Spin and charge dynamics of stripes in doped Mott insulators

TL;DR

This paper investigates the spin and charge behavior of stripe phases in doped Mott insulators using a multi-flavor Hubbard model, revealing gapless collective modes and their dependence on lattice topology and doping levels.

Contribution

It introduces a solvable multi-flavor Hubbard model that captures stripe dynamics and collective excitations in doped Mott insulators, extending previous models.

Findings

Identification of gapless spin modes around specific wave vectors.

Observation of charge modes at various wave vectors.

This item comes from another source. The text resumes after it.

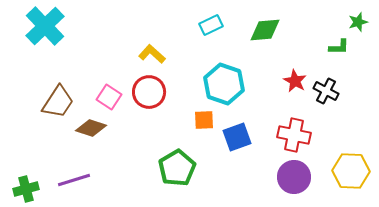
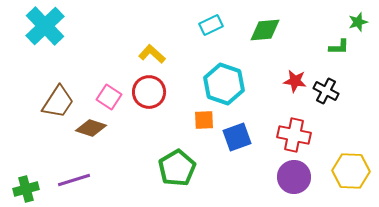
red star: rotated 20 degrees counterclockwise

Dependence of mode positions on lattice topology and doping.

Abstract

We study spin and charge dynamics of stripes in doped Mott insulators by considering a two-dimensional Hubbard model with N fermion flavors. For N =2 we recover the normal one-band model while for N -> infty a spin density wave mean-field solution. For all band fillings, lattice topologies and N= 4 n the model may be solved by means of Monte Carlo methods without encountering the sign problem. At N=4 and in the vicinity of the Mott insulator, the single particle density of states shows a gap. Within this gap and on rectangular topologies of sizes up to 30 X 12 we find gapless spin collective modes centered around q = (\pi \pm \epsilon_x,\pi \pm \epsilon_y) as well as charge modes centered around q = (\pm 2 \epsilon_x, \pm 2 \epsilon_y), q = (\pm \epsilon_x, \pm \epsilon_y) and q = (0,0). \epsilon_{x,y} depends on the lattice topology and doping.